Bei einer sog. Landing Page handelt es sich um eine Website mit einer klaren Fokussierung auf ein bestimmtes Produkt oder Leistung. Oft wird der Besucher über eine Suchmaschine oder eine (Werbe-)Anzeige gezielt angesprochen und auf die Landing Page geleitet. Durch die genaue Zielgruppenansprache sollen genau diese Bedürfnisse des Kunden befriedigt werden umso einen Handlungsimpuls zu erzeugen.


Produktkataloge
Interaktive Produktkataloge helfen dabei, erklärungsbedürftige Produkte und Dienstleistungen ansprechend im Web darzustellen. Sie können auch als Vorstufe zu einem Webshop dienen. Idealerweise werden die Kataloge direkt mit Informationen zu Artikel aus einer Warenwirtschaft bestückt, damit keine doppelten Datenerfassung notwendig sind.

SEA
Search Engine Avertising, dt. Suchmaschinenwerbung, umfast das Schalten von Anzeigen in den Suchergebnissen bei Suchmaschinen, z.B. Google. Die Anzeige wird ausgespielt, wenn der Besucher den bestimmten Suchbegriff, auch Keyword genannt, eingegeben hat. Je nachdem wie beliebt ein Keyword ist, variiert der Preis für die Anzeige nach Auktionsverfahren.

SEO

Search Engine Optimization, dt. Suchmaschinenoptimierung, umfasst die Maßnahmen zur Verbesserung der Platzierung einer Website in den organischen Suchergebnissen. Führende Suchmaschinen, z.B. Google, versuchen mit Hilfe eines Algorithmus den Lesern, die relevantesten Inhalte zu präsentieren. Um die Platzierung zu verbessern, gibt es verschiedene Möglichkeiten z.B. Erstellung von wertvollen Inhalt (Content), Verwendung von Keywords oder die Verlinkung von anderen Websiten.


Social Media Marketing

Zu Disziplin Social Media Marketing zählen alle Aktivitäten bzw. Maßnahmen in den sozialen Medien. Neben den Verkauf von Produkten/ Dienstleistungen kann eine stärkere Markenbildung und Kundenbindung gestaltet werden. Zu den bekanntesten Social Media Plattformen zählen Facebook, Instagram, YouTube und Twitter. Für den B2B-Vertrieb stehen besonders die Plattformen XING und LinkedIn im Fokus. Ein besonderer Vorteil sind die gezielten Targetingmöglichkeiten, da man die relevante Zielgruppe sehr gezielt ansprechen kann.


Warenwirtschaft
Mit einer Warenwirtschaft, kurz WaWi, werden sämtliche Prozesse des Wareneingangs- bis zum Warenausgang gesteuert. Durch die starke Vernetzung der Geschäftsbereiche, z.B. Einkauf, Lager, Verkauf, Wareneingang- sowie Ausgang ergeben sich vorteilhafte Synergien und Vorteile in der Steuerung der Unternehmensabläufe.

Zoom
Mit Zoom können online Meetings- & Webkonferenzen organisiert werden. Dabei stehen nützliche Tools wie ein digitales Whiteboard, Übergabe der Kontrolle der Maus oder Aufteilung der Teilnehmer in kleinere Gruppen zur Verfügung.  Die Demoversion von "Zoom Cloud Meetings" ist kostenlos verfügbar, ist jedoch auf ein Zeitlimit von 40 Minuten begrenzt.

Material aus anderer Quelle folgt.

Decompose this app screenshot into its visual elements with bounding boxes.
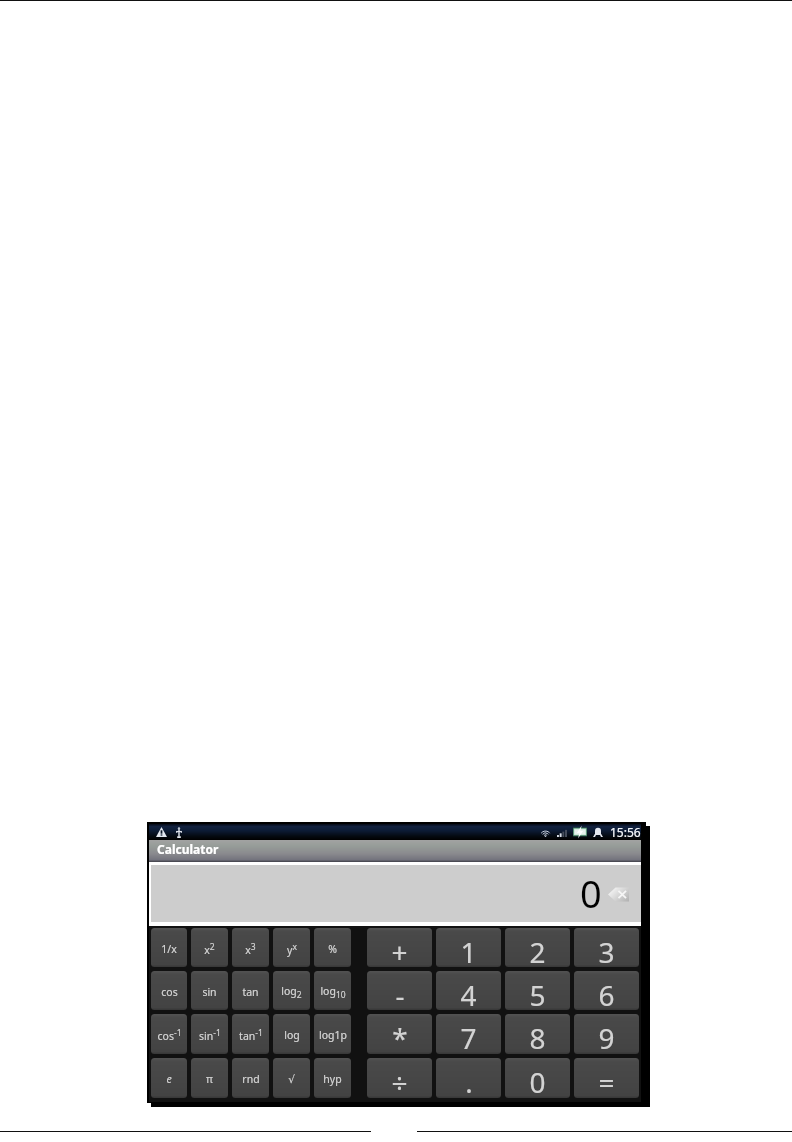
button[interactable]: 4 [436, 971, 501, 1010]
staticText: log10 [320, 984, 346, 1000]
staticText: tan [242, 985, 259, 999]
button[interactable]: Delete [608, 887, 629, 902]
button[interactable]: tan-1 [232, 1014, 269, 1054]
staticText: yx [287, 941, 297, 957]
staticText: rnd [242, 1072, 260, 1086]
staticText: 4 [460, 976, 477, 1010]
staticText: 15:56 [610, 824, 641, 840]
staticText: 2 [529, 933, 546, 967]
button[interactable]: log2 [273, 971, 310, 1010]
staticText: tan-1 [239, 1027, 263, 1043]
button[interactable]: sin-1 [191, 1014, 228, 1054]
button[interactable]: 5 [505, 971, 570, 1010]
staticText: log [284, 1028, 300, 1042]
staticText: 3 [598, 933, 615, 967]
staticText: x3 [245, 941, 256, 957]
button[interactable]: √ [273, 1058, 310, 1098]
button[interactable]: 0 [505, 1058, 570, 1098]
button[interactable]: 1/x [151, 928, 187, 967]
staticText: log1p [319, 1028, 347, 1042]
button[interactable]: = [574, 1058, 639, 1098]
button[interactable]: e [151, 1058, 187, 1098]
button[interactable]: cos-1 [151, 1014, 187, 1054]
button[interactable]: + [367, 928, 432, 967]
staticText: e [166, 1072, 172, 1086]
button[interactable]: % [314, 928, 351, 967]
button[interactable]: log1p [314, 1014, 351, 1054]
button[interactable]: x2 [191, 928, 228, 967]
staticText: cos-1 [157, 1027, 182, 1043]
button[interactable]: - [367, 971, 432, 1010]
button[interactable]: hyp [314, 1058, 351, 1098]
staticText: Calculator [157, 841, 219, 857]
staticText: * [392, 1019, 408, 1054]
staticText: log2 [281, 984, 302, 1000]
button[interactable]: 6 [574, 971, 639, 1010]
staticText: 7 [460, 1019, 477, 1054]
button[interactable]: 7 [436, 1014, 501, 1054]
staticText: x2 [204, 941, 215, 957]
button[interactable]: * [367, 1014, 432, 1054]
button[interactable]: 3 [574, 928, 639, 967]
staticText: % [328, 942, 337, 956]
staticText: sin [202, 985, 217, 999]
staticText: 6 [598, 976, 615, 1010]
staticText: 8 [529, 1019, 546, 1054]
staticText: ÷ [391, 1063, 408, 1098]
button[interactable]: 9 [574, 1014, 639, 1054]
button[interactable]: ÷ [367, 1058, 432, 1098]
staticText: 9 [598, 1019, 615, 1054]
button[interactable]: 2 [505, 928, 570, 967]
staticText: 1/x [161, 942, 177, 956]
button[interactable]: . [436, 1058, 501, 1098]
staticText: . [465, 1063, 473, 1098]
staticText: √ [288, 1073, 295, 1085]
staticText: 0 [580, 867, 602, 919]
staticText: + [391, 933, 408, 967]
staticText: - [395, 976, 405, 1010]
staticText: hyp [323, 1072, 342, 1086]
button[interactable]: sin [191, 971, 228, 1010]
button[interactable]: cos [151, 971, 187, 1010]
staticText: 1 [460, 933, 477, 967]
button[interactable]: rnd [232, 1058, 269, 1098]
button[interactable]: tan [232, 971, 269, 1010]
staticText: 0 [529, 1063, 546, 1098]
button[interactable]: log [273, 1014, 310, 1054]
staticText: = [598, 1063, 615, 1098]
button[interactable]: 8 [505, 1014, 570, 1054]
staticText: sin-1 [199, 1027, 221, 1043]
button[interactable]: yx [273, 928, 310, 967]
staticText: 5 [529, 976, 546, 1010]
button[interactable]: x3 [232, 928, 269, 967]
button[interactable]: 1 [436, 928, 501, 967]
button[interactable]: log10 [314, 971, 351, 1010]
staticText: cos [161, 985, 178, 999]
staticText: π [206, 1072, 213, 1086]
button[interactable]: π [191, 1058, 228, 1098]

Vorteile von Digitalen B2B-Vertriebsmaßnahmen

Die konsequente und intelligente Digitalisierung aller Vertriebswege- und Prozesse zahlt auf die folgende Ziele ein:

Größerer Markterfolg

z.B. durch neue Vertriebskanäle oder digitale Geschäftsmodelle, optimierter Auftritt im Web, zielgerichtete Kundenansprache über digitale Plattformen u.v.m.

Mehr Effizienz

z.B. durch Automatisierung von Standardprozessen, verbessertes Angebotswesen, höhere Transparenz über wichtige Kennzahlen, abgestimmte Workflows zwischen Innen-und Außendienst u.v.m.

Erhöhte Kundenzufriedenheit

z.B. durch verbesserte Abläufe im Bestellwesen, individuelle Service-Portale, moderne Kommunikations- und Kontaktmöglichkeiten, kollaborative Werkzeuge in der Zusammenarbeit u.v.m.